Abstract: PUB237
Exploring the Educational Implications of Declining Nephrology Fellowship Interest: A Comparative Analysis of Internal Medicine Specialties Using GPT-4
Session Information
Category: Educational Research
- 1000 Educational Research
Authors
- Garcia Valencia, Oscar Alejandro, Mayo Clinic Minnesota, Rochester, Minnesota, United States
- Thongprayoon, Charat, Mayo Clinic Minnesota, Rochester, Minnesota, United States
- Craici, Iasmina, Mayo Clinic Minnesota, Rochester, Minnesota, United States
- Cheungpasitporn, Wisit, Mayo Clinic Minnesota, Rochester, Minnesota, United States
- Miao, Jing, Mayo Clinic Minnesota, Rochester, Minnesota, United States
Background
The 2024 US fellowship match shows a concerning decline in interest in Nephrology with an 11% drop in candidates and only 66% of positions filled. We used Chat GPT to discern the factors affecting this trend and devise educational strategies to attract more trainees.
Methods
Using GPT-4, we compared Nephrology to 13 Internal Medicine specialties based on factors such as intellectual complexity, work-life balance, procedures, research, patient interactions, career demand, and remuneration. The model assigned scores (1-10) based on how well each specialty performed. The cumulative score determined ranking. To mitigate bias, we instructed GPT-4 to prioritize other specialties over Nephrology in hypothetical reverse scenarios.
Results
In GPT-4's evaluations Nephrology ranked only above Sleep Medicine. It lagged in crucial aspects such as a healthy work-life balance, strong patient relationships, and meeting career demands.
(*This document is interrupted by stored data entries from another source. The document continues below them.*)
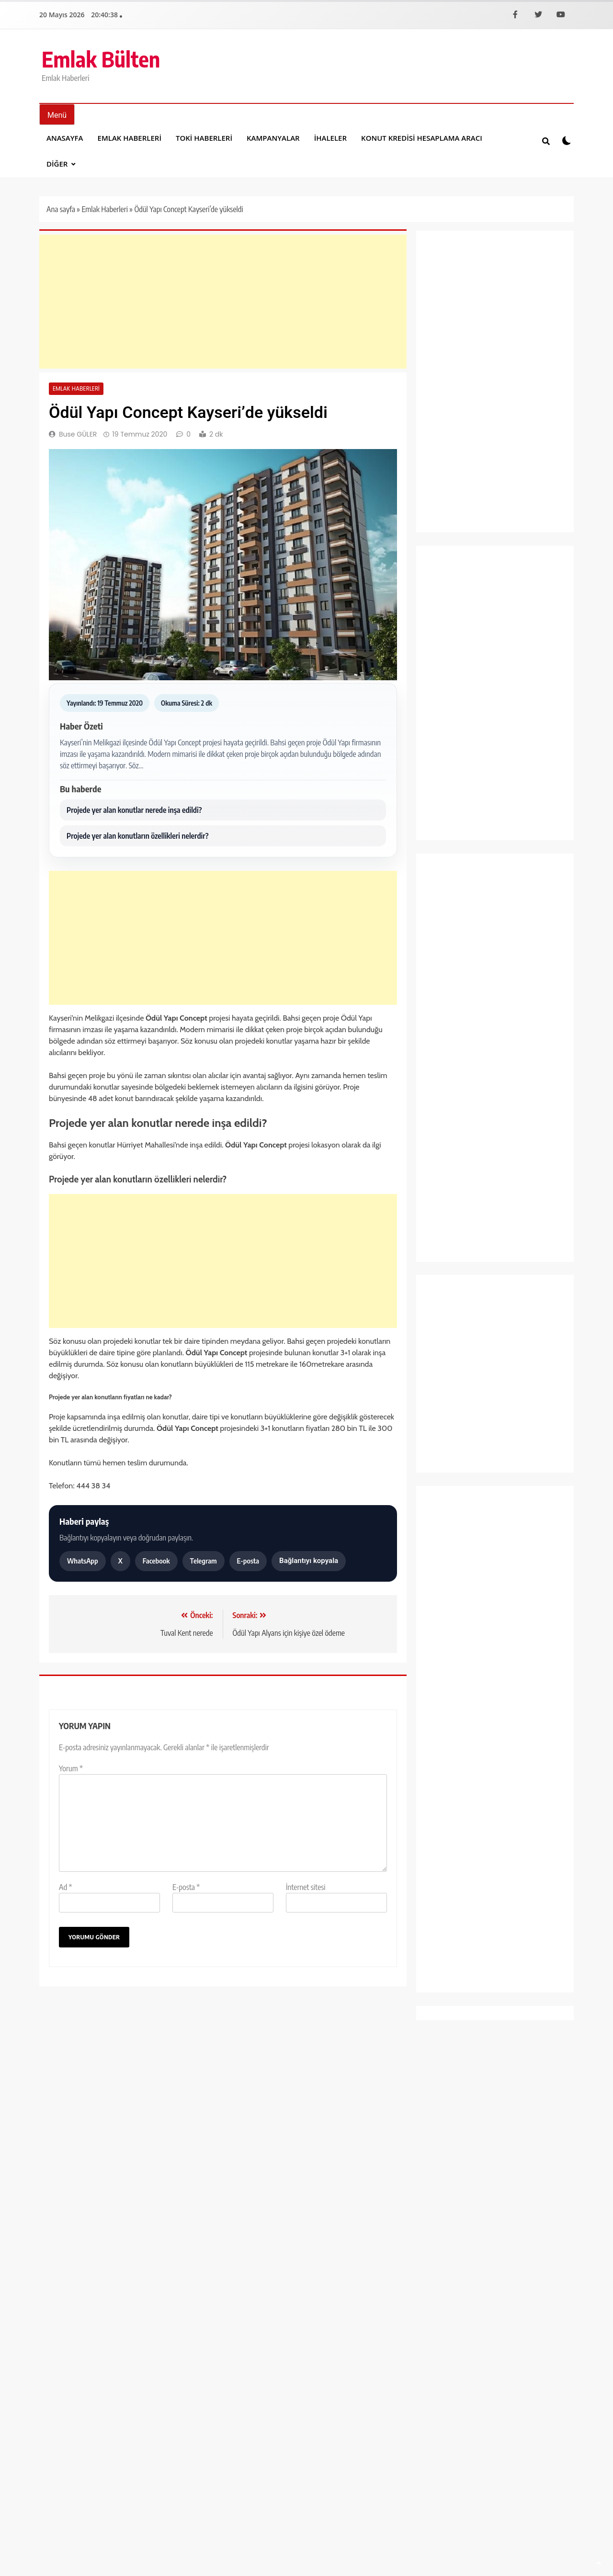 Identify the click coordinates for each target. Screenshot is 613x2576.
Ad (65, 1887)
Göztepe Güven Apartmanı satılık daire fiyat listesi (335, 2116)
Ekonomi (442, 914)
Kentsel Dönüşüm (456, 1058)
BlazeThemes (189, 2259)
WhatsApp (82, 1560)
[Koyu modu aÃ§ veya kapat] (566, 140)
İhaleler (330, 138)
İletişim (412, 2259)
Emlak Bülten (101, 58)
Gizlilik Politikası (543, 2259)
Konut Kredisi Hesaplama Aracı (421, 138)
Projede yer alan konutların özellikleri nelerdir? (137, 836)
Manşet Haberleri (455, 1079)
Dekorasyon (447, 894)
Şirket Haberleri (453, 1182)
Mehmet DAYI (79, 2150)
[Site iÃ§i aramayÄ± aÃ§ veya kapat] (545, 140)
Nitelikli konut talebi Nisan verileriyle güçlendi (93, 2127)
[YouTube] (560, 14)
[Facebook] (515, 14)
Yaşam (439, 1244)
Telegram (203, 1560)
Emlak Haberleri (129, 138)
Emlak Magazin (452, 976)
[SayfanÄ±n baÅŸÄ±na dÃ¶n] (599, 2563)
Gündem (442, 996)
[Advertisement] (223, 302)
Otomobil (443, 1099)
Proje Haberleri (452, 1120)
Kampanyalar (273, 138)
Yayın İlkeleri (455, 2259)
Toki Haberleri (204, 138)
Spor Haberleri (451, 1203)
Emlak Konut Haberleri (464, 955)
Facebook (156, 1560)
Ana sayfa (60, 209)
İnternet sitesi (306, 1887)
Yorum (71, 1768)
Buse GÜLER (78, 434)
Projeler (441, 1141)
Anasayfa (64, 138)
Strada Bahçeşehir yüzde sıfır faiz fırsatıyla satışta (218, 2116)
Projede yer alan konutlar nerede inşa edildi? (134, 810)
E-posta (248, 1560)
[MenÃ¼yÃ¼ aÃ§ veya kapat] (57, 114)
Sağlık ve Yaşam (453, 1162)
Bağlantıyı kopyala (308, 1560)
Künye (496, 2259)
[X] (538, 14)
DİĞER (57, 164) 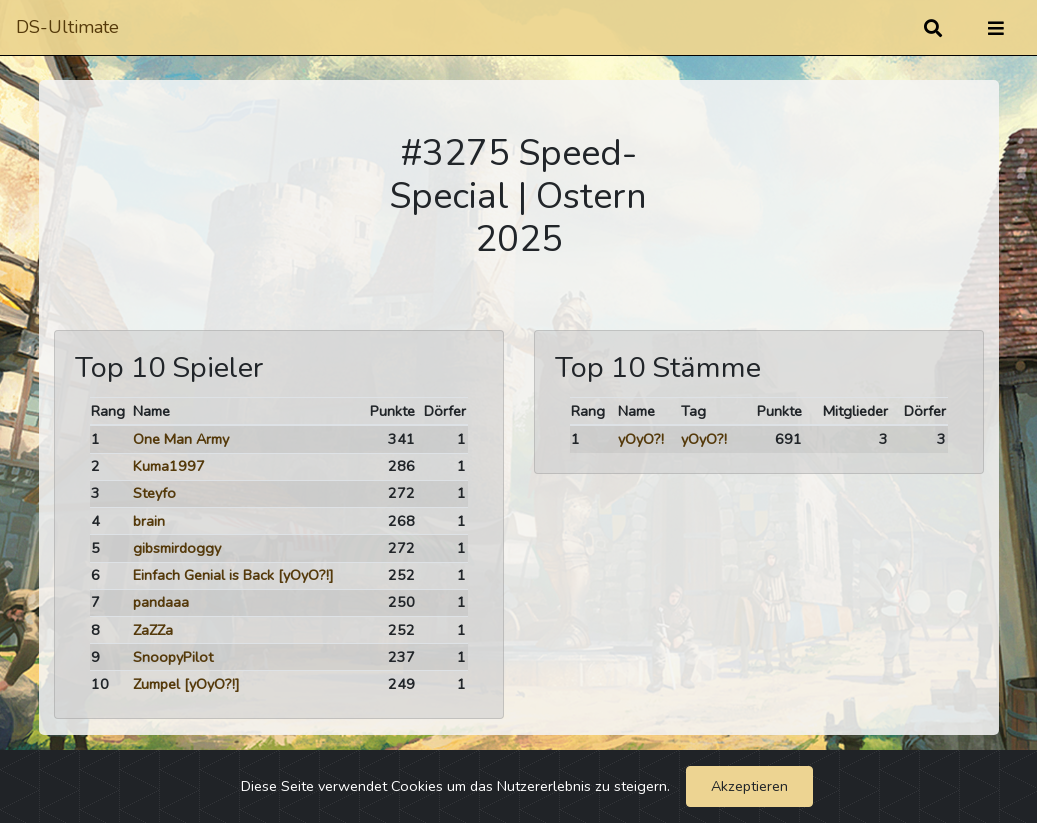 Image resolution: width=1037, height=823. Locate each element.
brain (149, 521)
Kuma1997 (169, 466)
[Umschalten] (996, 28)
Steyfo (154, 493)
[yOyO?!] (306, 575)
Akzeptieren (749, 786)
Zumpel (156, 684)
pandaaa (161, 602)
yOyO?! (641, 439)
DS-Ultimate (67, 27)
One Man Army (181, 439)
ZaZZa (153, 630)
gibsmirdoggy (177, 548)
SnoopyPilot (173, 657)
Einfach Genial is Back (203, 575)
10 (100, 684) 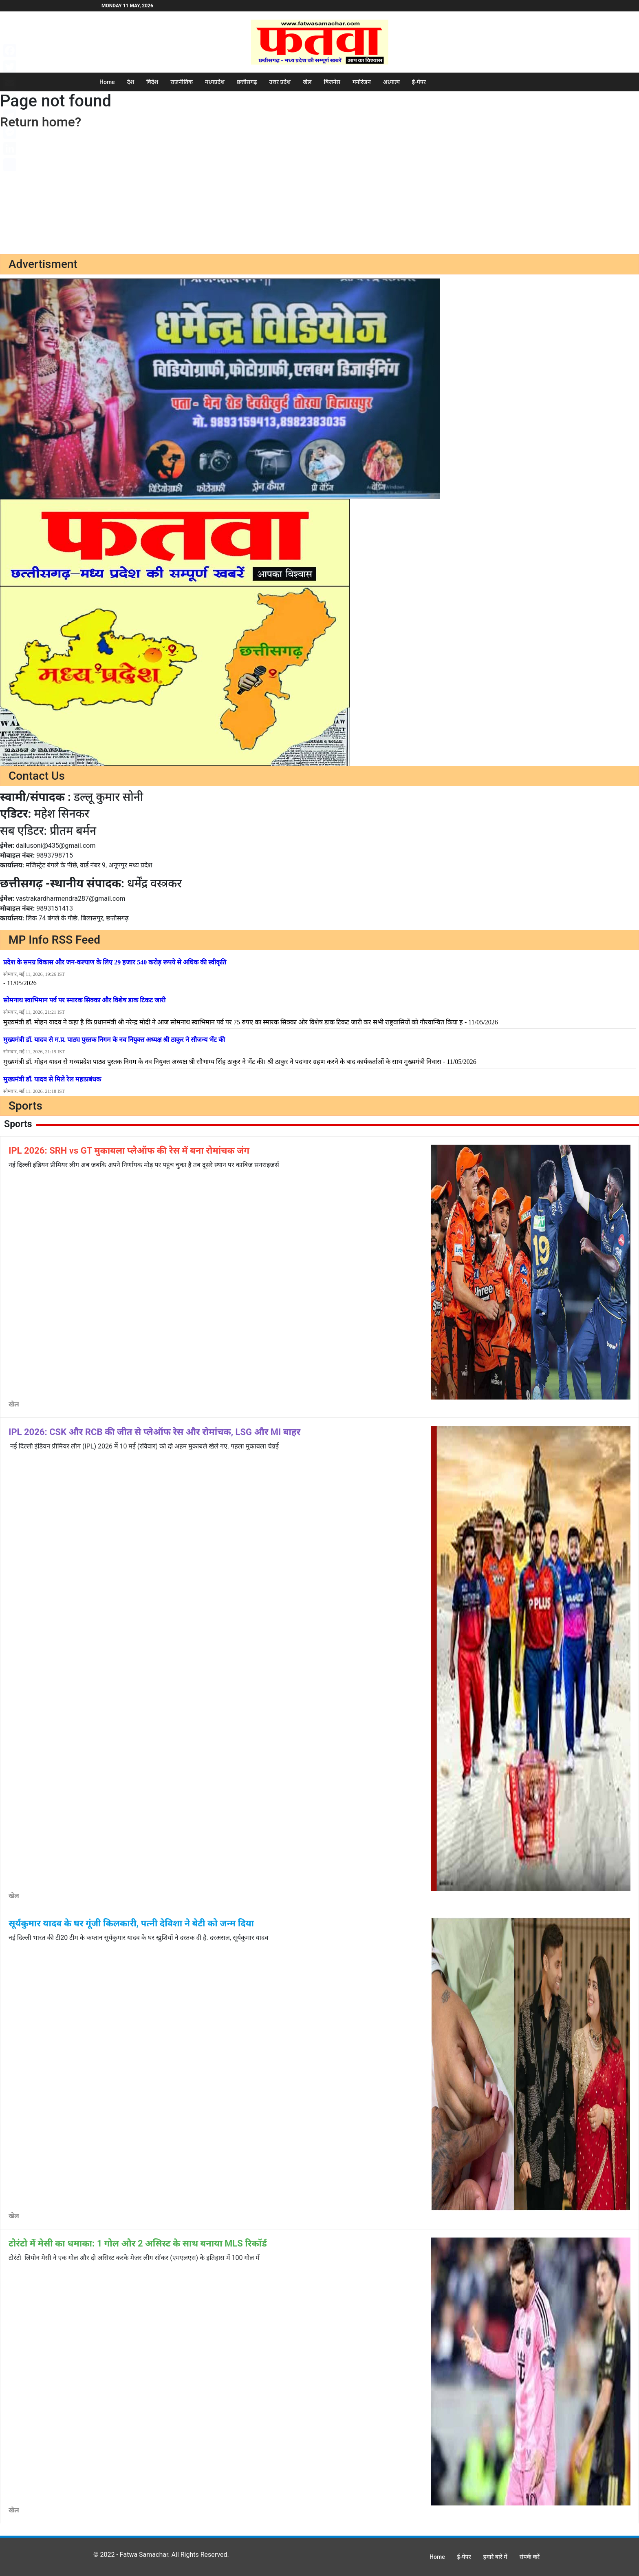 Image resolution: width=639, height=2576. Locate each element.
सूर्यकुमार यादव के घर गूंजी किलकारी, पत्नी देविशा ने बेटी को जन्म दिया (131, 1923)
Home (107, 82)
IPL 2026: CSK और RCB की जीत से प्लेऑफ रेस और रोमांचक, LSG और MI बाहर (154, 1432)
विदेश (152, 82)
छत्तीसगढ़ (247, 82)
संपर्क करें (530, 2557)
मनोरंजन (362, 82)
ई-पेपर (419, 82)
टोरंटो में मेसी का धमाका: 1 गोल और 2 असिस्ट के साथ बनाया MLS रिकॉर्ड (138, 2243)
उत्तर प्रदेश (280, 82)
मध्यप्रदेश (215, 82)
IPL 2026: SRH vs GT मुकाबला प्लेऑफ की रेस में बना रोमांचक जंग (129, 1150)
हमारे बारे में (495, 2557)
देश (130, 82)
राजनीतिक (181, 82)
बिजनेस (332, 82)
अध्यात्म (391, 82)
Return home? (40, 122)
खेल (307, 82)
While the match fill rate was 66%, slightly higher than Geriatric Medicine's 45%, there was a decline ranging from 4% to 14% across five critical criteria, encompassing intellectual challenge, procedural engagement, career prospects, research and academic opportunities, and financial compensation.
Conclusion
Nephrology's attractiveness is declining compared to other Internal Medicine specialties. This trend is concerning and calls for a reassessment of the factors influencing specialty choices among medical residents. The insights provided by AI can be used to redesign nephrology training programs, curriculum, and mentorship initiatives and apply them to improve medical education and career guidance. Further educational research and interventions are needed to comprehensively reassess nephrology education and training, and specific areas for future research and educational initiatives should be proposed to address the declining interest in the specialty.